BEGIN Input records

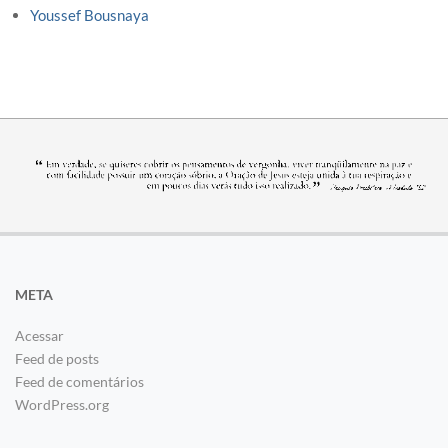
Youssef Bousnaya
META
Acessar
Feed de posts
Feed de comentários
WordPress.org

END Input records
BEGIN Input records

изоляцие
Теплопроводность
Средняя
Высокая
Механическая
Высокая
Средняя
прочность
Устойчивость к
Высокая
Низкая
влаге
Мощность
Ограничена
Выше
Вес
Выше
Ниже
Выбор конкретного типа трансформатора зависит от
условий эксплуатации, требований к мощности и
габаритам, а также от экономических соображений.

END Input records

## What to work on
What you return must be the lines above that run from the line with "Устойчивость к" to the line with "габаритам, а также", inclusive, each copied exactly.

## Response to the exercise
Устойчивость к
Высокая
Низкая
влаге
Мощность
Ограничена
Выше
Вес
Выше
Ниже
Выбор конкретного типа трансформатора зависит от
условий эксплуатации, требований к мощности и
габаритам, а также от экономических соображений.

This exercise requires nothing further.